When Umuroa allegedly assaulted her papa, she told him “That was assault, you assaulted a kaumatua”, and he replied, “I don’t give a f***. I’m mighty Mongrel Mob. I don’t give a f***”.

The pair eventually left, but bumped into Thomas and another one of her uncles Whetu Hika, in the driveway and a fight erupted.

She said she ran down and saw her father standing over Umuroa, who was on the ground getting beaten up.

“I was right there, I was right next to it,” she told the court. “My dad was over him, punching him, and my mum was grabbing on my dad’s hair to try and rip him off.”

Thomas then asked her to pull Pini off him but when she did the pair fell onto the grass, and her partner’s mother got Pini off her.

As Pini and Umeroa were leaving, Pini said “You’re f***** now” as Thomas walked Umeroa down the driveway to their car.

Mahura and her whānau made their way back up the driveway and had a hug.

‘I was holding him crying’

Shortly afterwards she noticed multiple cars pulling into the school across the road. She said it was groups of Mongrel Mob marching up the driveway, yelling their gang slogan, with their hands in the air and barking.

“It was just a sea of red … as soon as one threw a bottle, others started throwing bottles.”

She called 111 at 10.58pm and stayed on the line throughout the attack, until discovering her uncle Mitchell was on the ground, unconscious.

“Whose that, is that Uncle Mitch?” she can be heard saying on the 111 call played to the jury.

“He needs pressure on his head,” she says, as another whānau member says that the cops had arrived but were waiting at the bottom of the driveway for backup throughout the attack.

The call ended at 11.11pm.

Asked how close she got to her 51-year-old uncle, Mahura said she knelt down and hugged him, then went and got a towel to use as pressure for his wound.

“As soon as I [saw] een him I put myself down by him and was holding him and crying, just seeing him like this.”

Police arrived, and soon after told the whānau that Mitchell had died.

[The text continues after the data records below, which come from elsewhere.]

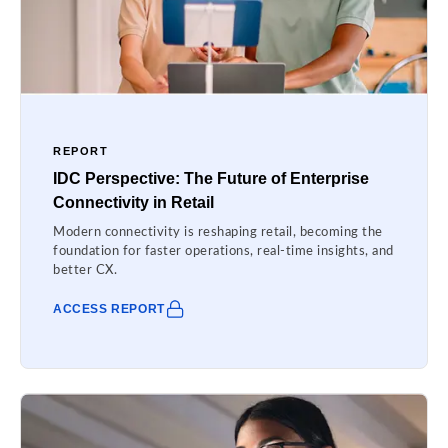
REPORT
IDC Perspective: The Future of Enterprise
Connectivity in Retail
Modern connectivity is reshaping retail, becoming the
foundation for faster operations, real-time insights, and
better CX.
ACCESS REPORT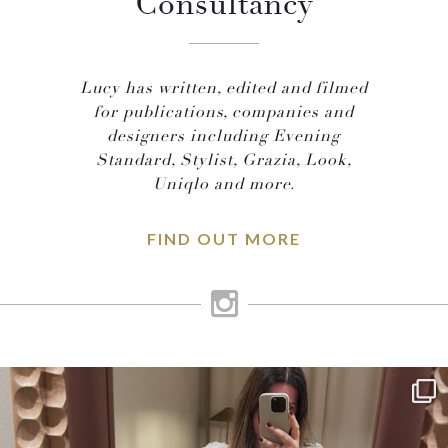
Consultancy
Lucy has written, edited and filmed
for publications, companies and
designers including Evening
Standard, Stylist, Grazia, Look,
Uniqlo and more.
FIND OUT MORE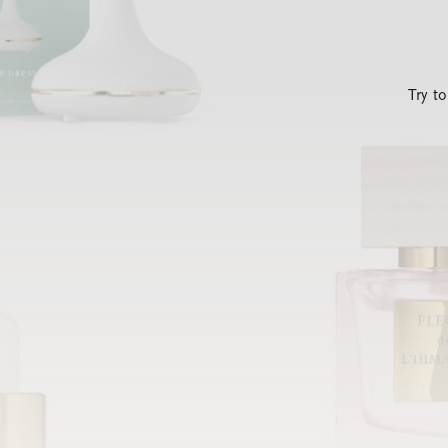
Try t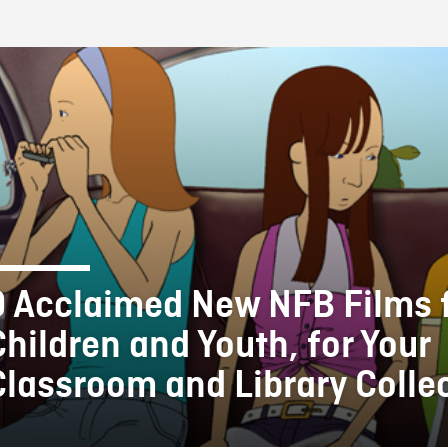
FB BLOG
9 Acclaimed New NFB Films 
Children and Youth, for Your
Classroom and Library Colle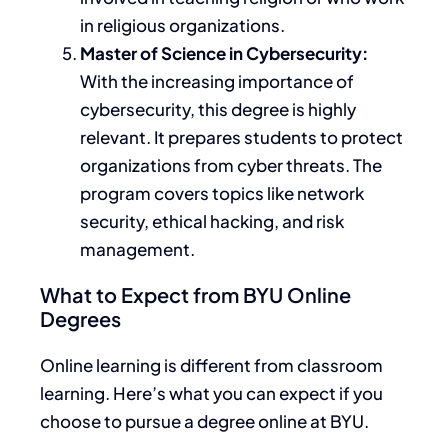
in religious organizations.
Master of Science in Cybersecurity:
With the increasing importance of
cybersecurity, this degree is highly
relevant. It prepares students to protect
organizations from cyber threats.
The
program covers
topics like
network
security, ethical hacking, and risk
management.
What to Expect from BYU Online
Degrees
Online learning is different from classroom
learning. Here’s what you can expect if you
choose to pursue a degree online at BYU.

She couldn’t recall seeing Umuroa during the second fight, but “very, very briefly” spotted her mother.

Max Simpkins, representing defendant Kevin Bailey, said one of the gang members was seriously injured and needed surgery and asked Mahura who did that, but she said she didn’t know.

She was also unclear as to what Mitchell did with the crowbar that was allegedly used to strike him on the head.

He said to her that she only seemed to remember assaults that happened on her whānau but not on any of the gang members.

“That’s because there were so many crowded around one person, so I couldn’t see my family getting attacked. I could only see three or four people on one of my family members.”

Members of the gang and the Te Kani whānau were injured during the brawl.